(Saved entries)
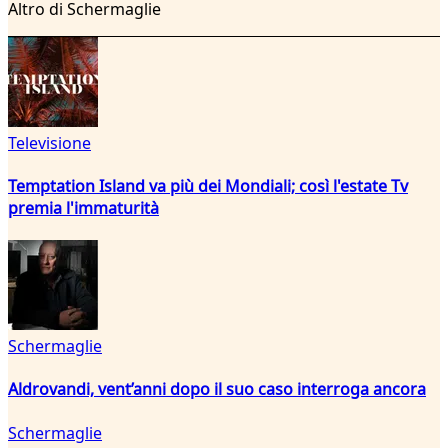
Altro di Schermaglie
Televisione
Temptation Island va più dei Mondiali; così l'estate Tv
premia l'immaturità
Schermaglie
Aldrovandi, vent’anni dopo il suo caso interroga ancora
Schermaglie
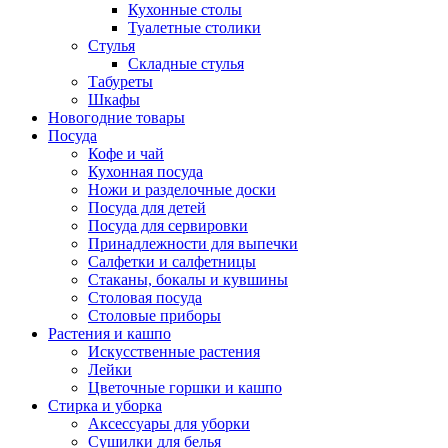
Кухонные столы
Туалетные столики
Стулья
Складные стулья
Табуреты
Шкафы
Новогодние товары
Посуда
Кофе и чай
Кухонная посуда
Ножи и разделочные доски
Посуда для детей
Посуда для сервировки
Принадлежности для выпечки
Салфетки и салфетницы
Стаканы, бокалы и кувшины
Столовая посуда
Столовые приборы
Растения и кашпо
Искусственные растения
Лейки
Цветочные горшки и кашпо
Стирка и уборка
Аксессуары для уборки
Сушилки для белья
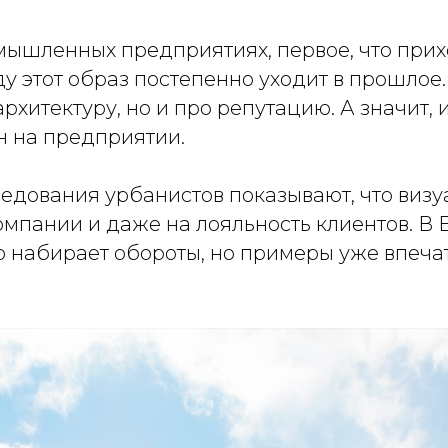
мышленных предприятиях, первое, что прихо
ду этот образ постепенно уходит в прошлое
рхитектуру, но и про репутацию. А значит, 
н на предприятии.
ледования урбанистов показывают, что визу
мпании и даже на лояльность клиентов. В Е
о набирает обороты, но примеры уже впеча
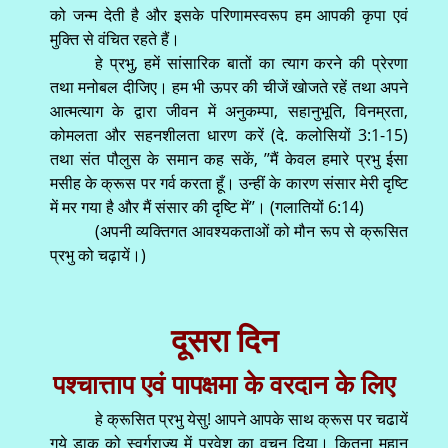
को जन्म देती है और इसके परिणामस्वरूप हम आपकी कृपा एवं
मुक्ति से वंचित रहते हैं।
हे प्रभु, हमें सांसारिक बातों का त्याग करने की प्रेरणा
तथा मनोबल दीजिए। हम भी ऊपर की चीजें खोजते रहें तथा अपने
आत्मत्याग के द्वारा जीवन में अनुकम्पा, सहानुभूति, विनम्रता,
कोमलता और सहनशीलता धारण करें (दे. कलोसियों 3:1-15)
तथा संत पौलुस के समान कह सकें, ’’मैं केवल हमारे प्रभु ईसा
मसीह के क्रूस पर गर्व करता हूँ। उन्हीं के कारण संसार मेरी दृष्टि
में मर गया है और मैं संसार की दृष्टि में’’। (गलातियों 6:14)
(अपनी व्यक्तिगत आवश्यकताओं को मौन रूप से क्रूसित
प्रभु को चढ़ायें।)
दूसरा दिन
पश्चात्ताप एवं पापक्षमा के वरदान के लिए
हे क्रूसित प्रभु येसु! आपने आपके साथ क्रूस पर चढायें
गये डाकू को स्वर्गराज्य में प्रवेश का वचन दिया। कितना महान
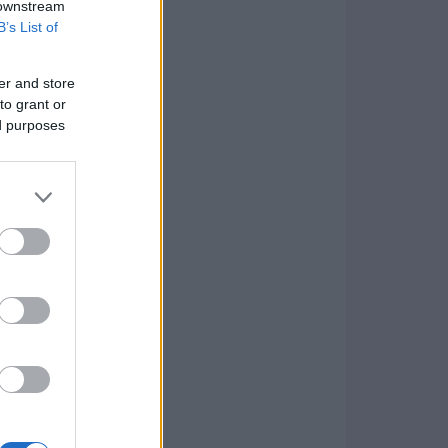
 downstream
B’s List of
er and store
to grant or
ed purposes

### Description of the task
Go through the records and copy each line with "кашпо" in it.

### Answer to this problem
Растения и кашпо
Цветочные горшки и кашпо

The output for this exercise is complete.